Especialistas alertam, contudo, que, a nove anos para atingir a meta, sem uma conjuntura econômica favorável e sem incluir nos editais de concessão o desenvolvimento de matrizes de risco para preparar as redes e planos de contingência, o boom experimentado pelo setor pode virar uma frustração para o governo, empresas e famílias, com o aumento da conta de água.
— O enfrentamento das mudanças climáticas se traduz no desenvolvimento de matrizes de risco. Quem faz o quê? Aconteceu o evento, como responder? Não é apenas uma concessionária. Como os eventos afetam a infraestrutura urbana, eles demandam ação coordenada entre o poder público nas diferentes esferas.

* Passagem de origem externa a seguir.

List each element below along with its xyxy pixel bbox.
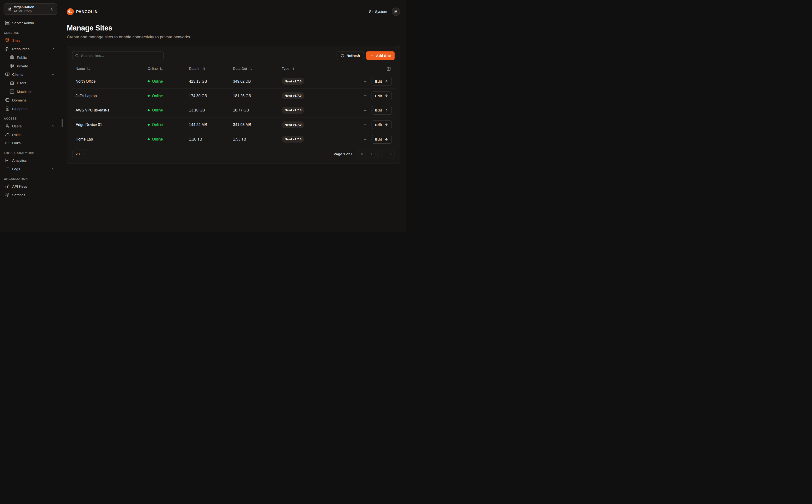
theme-label: System bbox=[375, 10, 387, 14]
first-page-button[interactable] bbox=[358, 150, 366, 158]
edit-button[interactable]: Edit bbox=[371, 120, 392, 129]
site-name: Jeff's Laptop bbox=[72, 94, 144, 98]
row-actions: Edit bbox=[356, 77, 395, 86]
edit-button[interactable]: Edit bbox=[371, 135, 392, 144]
plus-icon bbox=[370, 54, 374, 58]
search-icon bbox=[75, 54, 79, 58]
data-in-value: 174.30 GB bbox=[186, 94, 230, 98]
sidebar-item-users[interactable]: Users bbox=[4, 122, 57, 129]
sidebar-item-settings[interactable]: Settings bbox=[4, 191, 57, 198]
sidebar-nav: Server Admin GENERAL Sites Resources Pub… bbox=[4, 20, 57, 200]
sidebar-item-label: Resources bbox=[12, 47, 30, 51]
online-dot-icon bbox=[147, 80, 150, 82]
pangolin-logo bbox=[67, 8, 74, 15]
table-row: Edge Device 01 Online 144.24 MB 341.93 M… bbox=[72, 117, 395, 132]
online-dot-icon bbox=[147, 95, 150, 97]
laptop-icon bbox=[10, 81, 14, 85]
row-menu-button[interactable] bbox=[363, 93, 368, 98]
row-actions: Edit bbox=[356, 135, 395, 144]
sites-table: Name Online Data In Data Out bbox=[67, 64, 400, 146]
column-header-type[interactable]: Type bbox=[278, 67, 356, 71]
sort-icon bbox=[249, 67, 252, 70]
org-value: ACME Corp. bbox=[14, 9, 50, 13]
status-badge: Online bbox=[144, 137, 186, 141]
toolbar-actions: Refresh Add Site bbox=[337, 51, 395, 60]
page-title: Manage Sites bbox=[67, 24, 400, 32]
column-label: Type bbox=[282, 67, 289, 71]
sidebar-item-private[interactable]: Private bbox=[4, 62, 57, 69]
sidebar: Organization ACME Corp. Server Admin GEN… bbox=[0, 0, 61, 232]
sidebar-item-sites[interactable]: Sites bbox=[4, 37, 57, 44]
sidebar-item-analytics[interactable]: Analytics bbox=[4, 157, 57, 164]
page-head: Manage Sites Create and manage sites to … bbox=[67, 24, 400, 39]
clients-subgroup: Users Machines bbox=[4, 80, 57, 97]
column-label: Name bbox=[76, 67, 85, 71]
page-size-select[interactable]: 20 bbox=[72, 150, 88, 158]
sidebar-item-label: Users bbox=[12, 124, 22, 128]
sidebar-item-links[interactable]: Links bbox=[4, 140, 57, 146]
sidebar-item-label: Settings bbox=[12, 193, 25, 197]
sidebar-item-server-admin[interactable]: Server Admin bbox=[4, 20, 57, 26]
refresh-button[interactable]: Refresh bbox=[337, 51, 364, 60]
status-badge: Online bbox=[144, 123, 186, 127]
avatar[interactable]: M bbox=[392, 8, 400, 16]
column-header-data-out[interactable]: Data Out bbox=[230, 67, 278, 71]
sidebar-item-resources[interactable]: Resources bbox=[4, 45, 57, 52]
globe-lock-icon bbox=[10, 64, 14, 68]
prev-page-button[interactable] bbox=[368, 150, 376, 158]
sidebar-item-label: Analytics bbox=[12, 158, 27, 162]
page-subtitle: Create and manage sites to enable connec… bbox=[67, 35, 400, 40]
next-page-button[interactable] bbox=[377, 150, 385, 158]
theme-toggle[interactable]: System bbox=[369, 10, 387, 14]
sidebar-item-label: Machines bbox=[17, 90, 32, 93]
sidebar-item-public[interactable]: Public bbox=[4, 54, 57, 61]
columns-icon bbox=[387, 67, 391, 71]
column-header-online[interactable]: Online bbox=[144, 67, 186, 71]
edit-label: Edit bbox=[375, 94, 382, 98]
section-label-logs-analytics: LOGS & ANALYTICS bbox=[4, 151, 57, 155]
table-row: Home Lab Online 1.20 TB 1.53 TB Newt v1.… bbox=[72, 132, 395, 146]
column-header-name[interactable]: Name bbox=[72, 67, 144, 71]
section-label-access: ACCESS bbox=[4, 117, 57, 120]
site-name: Home Lab bbox=[72, 137, 144, 141]
card-toolbar: Refresh Add Site bbox=[67, 51, 400, 60]
chart-line-icon bbox=[5, 158, 10, 162]
sidebar-item-domains[interactable]: Domains bbox=[4, 96, 57, 103]
receipt-icon bbox=[5, 106, 10, 111]
sidebar-item-roles[interactable]: Roles bbox=[4, 131, 57, 138]
sidebar-item-blueprints[interactable]: Blueprints bbox=[4, 105, 57, 112]
sidebar-item-logs[interactable]: Logs bbox=[4, 165, 57, 172]
sidebar-item-client-users[interactable]: Users bbox=[4, 80, 57, 86]
add-site-button[interactable]: Add Site bbox=[366, 51, 395, 60]
pagination: 20 Page 1 of 1 bbox=[72, 150, 395, 158]
last-page-button[interactable] bbox=[387, 150, 395, 158]
chevron-down-icon bbox=[51, 167, 55, 171]
columns-view-button[interactable] bbox=[356, 67, 395, 71]
section-label-organization: ORGANIZATION bbox=[4, 177, 57, 180]
sidebar-item-api-keys[interactable]: API Keys bbox=[4, 183, 57, 190]
row-menu-button[interactable] bbox=[363, 108, 368, 113]
row-menu-button[interactable] bbox=[363, 79, 368, 84]
org-selector[interactable]: Organization ACME Corp. bbox=[4, 3, 57, 15]
edit-button[interactable]: Edit bbox=[371, 77, 392, 86]
sidebar-item-clients[interactable]: Clients bbox=[4, 71, 57, 78]
logs-icon bbox=[5, 167, 10, 171]
sidebar-scrollbar[interactable] bbox=[62, 119, 63, 127]
type-cell: Newt v1.7.0 bbox=[278, 121, 356, 128]
edit-button[interactable]: Edit bbox=[371, 91, 392, 100]
column-header-data-in[interactable]: Data In bbox=[186, 67, 230, 71]
status-badge: Online bbox=[144, 79, 186, 83]
chevron-down-icon bbox=[82, 152, 86, 156]
topbar: PANGOLIN System M bbox=[67, 5, 400, 18]
sidebar-item-machines[interactable]: Machines bbox=[4, 88, 57, 95]
edit-button[interactable]: Edit bbox=[371, 106, 392, 115]
sort-icon bbox=[160, 67, 163, 70]
globe-icon bbox=[10, 55, 14, 59]
row-menu-button[interactable] bbox=[363, 122, 368, 127]
row-menu-button[interactable] bbox=[363, 137, 368, 142]
route-icon bbox=[5, 47, 10, 51]
chevron-up-icon bbox=[51, 47, 55, 51]
org-selector-text: Organization ACME Corp. bbox=[14, 5, 50, 13]
search-input[interactable] bbox=[81, 54, 161, 58]
status-label: Online bbox=[152, 79, 163, 83]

Essa coordenação é fundamental — disse a economista e diretora do Centro de Estudos e Regulação em Infraestrutura da Fundação Getulio Vargas, Joisa Dutra.
Estiagem e chuva em 2024
Construir uma rede resiliente aos eventos climáticos pode levar a atrasos nos investimentos para o alcance da meta, mas é uma escolha que precisa ser feita, disse ela. Guilherme Duarte, CEO da Copasa, concessionária de saneamento de Minas Gerais, afirma que é visível os efeitos das mudanças climáticas. Ele lembra que, entre 2024 e início deste ano, houve estiagem de cerca de seis meses em Minas Gerais com falta de chuva e depois uma grande concentração de chuvas acima das médias históricas.
— Isso é reflexo de uma mudança no comportamento climático em relação aos eventos extremos, sejam de secas, sejam de chuvas, e as companhias têm de estar preparadas para isso. Os eventos climáticos impactam tanto os serviços de abastecimento de água quanto de coleta e tratamento de esgoto — diz ele, destacando os investimentos de R$ 17 bilhões entre 2025 e 2029.
Duarte lembra que o excesso de chuva traz problema para gestão do tratamento de esgoto. Ele explica que as redes no Brasil são mistas e têm interconexão com as redes de drenagem pluvial dos municípios e até ligações inadequadas de residências. Com isso, em chuvas concentradas, a rede de esgoto recebe um volume de água muito grande, gerando problemas de rompimento.
— Estamos investindo no famoso ‘caça-esgoto’, que são os lançamentos indevidos de água de chuva nas nossas redes, orientando novos empreendimentos particulares para que façam a devida separação da água de chuva do esgoto doméstico, para que as redes sejam, de fato, aderentes ao volume de esgoto que é recebido e não receba água de chuva indevida.
Rio grande do sul foi alerta
A enchente no Rio Grande do Sul, em maio do ano passado, que destruiu as instalações e deixou a população sem água, foi um alerta para concessionárias, disse o professor da Coppe/UFRJ, Jerson Kelman. Ele afirmou que a inclusão da meta de universalização na lei do saneamento foi positiva, mas os operadores terão gastos adicionais para proteger as instalações.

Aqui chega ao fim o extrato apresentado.